◆ **WHAT THE EXERCISE ASKS**: Could you repeat the records below exactly, without the pictures?

◆ **TASK MATERIAL**:
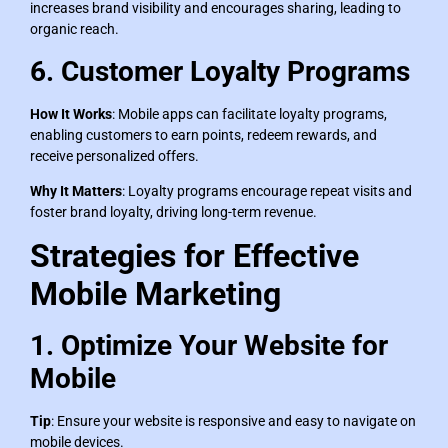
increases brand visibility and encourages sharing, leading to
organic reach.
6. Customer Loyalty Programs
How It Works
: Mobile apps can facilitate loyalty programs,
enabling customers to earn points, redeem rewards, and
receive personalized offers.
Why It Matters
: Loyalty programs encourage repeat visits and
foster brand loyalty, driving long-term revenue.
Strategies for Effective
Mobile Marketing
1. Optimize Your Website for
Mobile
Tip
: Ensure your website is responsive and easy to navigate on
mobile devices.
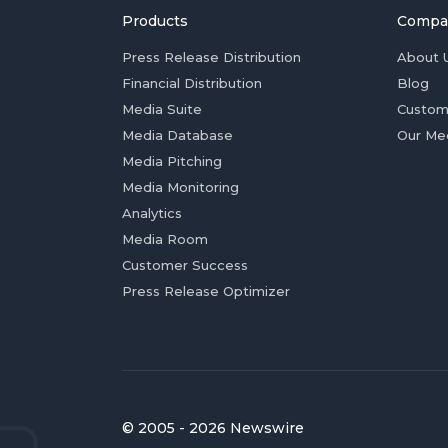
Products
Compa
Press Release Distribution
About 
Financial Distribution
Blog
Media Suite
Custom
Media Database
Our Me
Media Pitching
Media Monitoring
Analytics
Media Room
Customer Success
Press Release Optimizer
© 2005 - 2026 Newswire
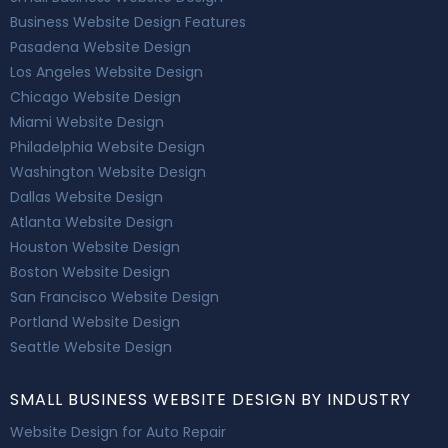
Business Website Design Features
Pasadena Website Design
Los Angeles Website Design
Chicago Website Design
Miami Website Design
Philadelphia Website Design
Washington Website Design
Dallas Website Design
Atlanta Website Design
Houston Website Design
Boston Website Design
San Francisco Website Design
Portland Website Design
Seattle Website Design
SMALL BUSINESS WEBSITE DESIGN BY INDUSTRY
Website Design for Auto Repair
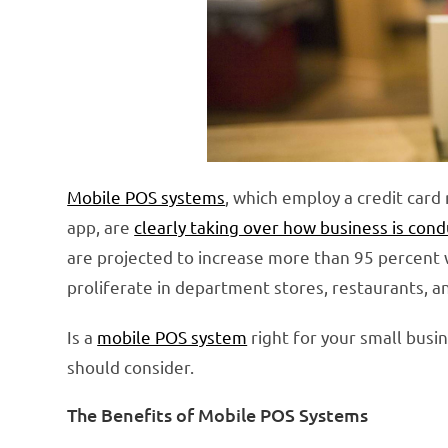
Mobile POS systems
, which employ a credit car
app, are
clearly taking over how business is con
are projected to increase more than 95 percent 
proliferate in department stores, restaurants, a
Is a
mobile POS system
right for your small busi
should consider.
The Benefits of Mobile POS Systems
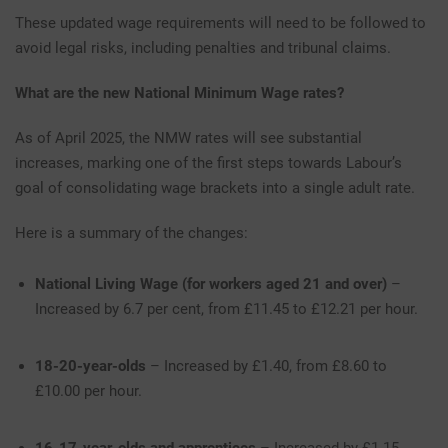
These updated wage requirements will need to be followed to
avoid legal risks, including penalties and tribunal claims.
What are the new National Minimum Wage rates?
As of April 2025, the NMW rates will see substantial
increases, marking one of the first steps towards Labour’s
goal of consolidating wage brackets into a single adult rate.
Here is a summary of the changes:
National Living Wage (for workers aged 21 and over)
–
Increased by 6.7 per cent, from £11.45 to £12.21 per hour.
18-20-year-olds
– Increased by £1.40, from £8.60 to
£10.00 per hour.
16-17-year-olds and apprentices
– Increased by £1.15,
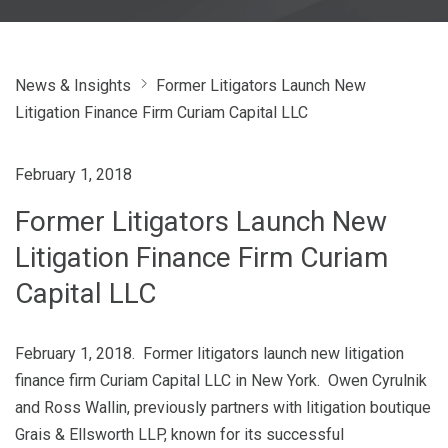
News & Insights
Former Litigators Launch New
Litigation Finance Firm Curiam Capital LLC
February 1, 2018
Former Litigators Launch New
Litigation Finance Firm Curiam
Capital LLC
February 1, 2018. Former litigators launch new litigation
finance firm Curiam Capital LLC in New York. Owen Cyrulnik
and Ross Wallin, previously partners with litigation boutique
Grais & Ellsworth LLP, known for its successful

◆ **EXERCISE SOLUTION**:
increases brand visibility and encourages sharing, leading to
organic reach.
6. Customer Loyalty Programs
How It Works
: Mobile apps can facilitate loyalty programs,
enabling customers to earn points, redeem rewards, and
receive personalized offers.
Why It Matters
: Loyalty programs encourage repeat visits and
foster brand loyalty, driving long-term revenue.
Strategies for Effective
Mobile Marketing
1. Optimize Your Website for
Mobile
Tip
: Ensure your website is responsive and easy to navigate on
mobile devices.
Products
Compa
Press Release Distribution
About 
Financial Distribution
Blog
Media Suite
Custom
Media Database
Our Me
Media Pitching
Media Monitoring
Analytics
Media Room
Customer Success
Press Release Optimizer
© 2005 - 2026 Newswire
Business Website Design Features
Pasadena Website Design
Los Angeles Website Design
Chicago Website Design
Miami Website Design
Philadelphia Website Design
Washington Website Design
Dallas Website Design
Atlanta Website Design
Houston Website Design
Boston Website Design
San Francisco Website Design
Portland Website Design
Seattle Website Design
SMALL BUSINESS WEBSITE DESIGN BY INDUSTRY
Website Design for Auto Repair
Mobile POS systems
, which employ a credit car
app, are
clearly taking over how business is con
are projected to increase more than 95 percent 
proliferate in department stores, restaurants, a
Is a
mobile POS system
right for your small busi
should consider.
The Benefits of Mobile POS Systems
These updated wage requirements will need to be followed to
avoid legal risks, including penalties and tribunal claims.
What are the new National Minimum Wage rates?
As of April 2025, the NMW rates will see substantial
increases, marking one of the first steps towards Labour’s
goal of consolidating wage brackets into a single adult rate.
Here is a summary of the changes:
National Living Wage (for workers aged 21 and over)
–
Increased by 6.7 per cent, from £11.45 to £12.21 per hour.
18-20-year-olds
– Increased by £1.40, from £8.60 to
£10.00 per hour.
16-17-year-olds and apprentices
– Increased by £1.15,
News & Insights
Former Litigators Launch New
Litigation Finance Firm Curiam Capital LLC
February 1, 2018
Former Litigators Launch New
Litigation Finance Firm Curiam
Capital LLC
February 1, 2018. Former litigators launch new litigation
finance firm Curiam Capital LLC in New York. Owen Cyrulnik
and Ross Wallin, previously partners with litigation boutique
Grais & Ellsworth LLP, known for its successful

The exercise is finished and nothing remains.